Task requirements:
Only one range belongs in the answer: the line holding "оранж./20/ (N-BOX24)" through the last line of the records, reproduced as is.

*** Opening Available data ***

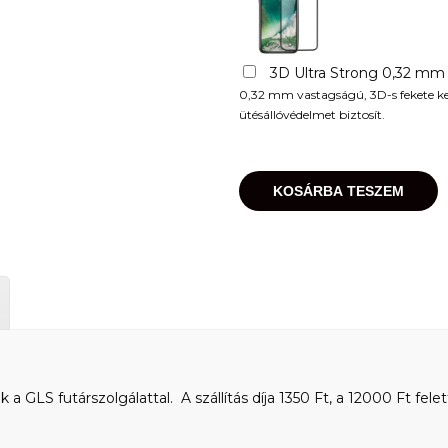
3D Ultra Strong 0,32 mm
0,32 mm vastagságú, 3D-s fekete kere
ütésállóvédelmet biztosít.
KOSÁRBA TESZEM
 GLS futárszolgálattal. A szállítás díja 1350 Ft, a 12000 Ft felet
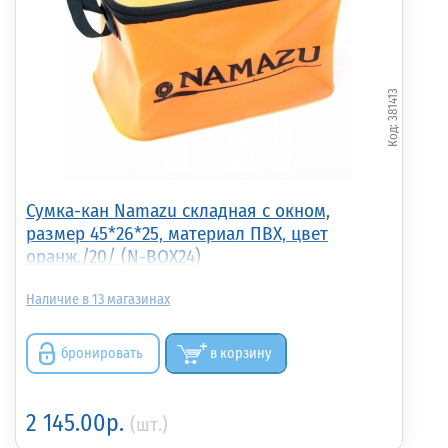
381413
Сумка-кан Namazu складная с окном,
размер 45*26*25, материал ПВХ, цвет
оранж./20/ (N-BOX24)
13
бронировать
в корзину
2 145.00р.
(шт.)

*** Closing Available data ***

Solution for this problem:
оранж./20/ (N-BOX24)
13
бронировать
в корзину
2 145.00р.
(шт.)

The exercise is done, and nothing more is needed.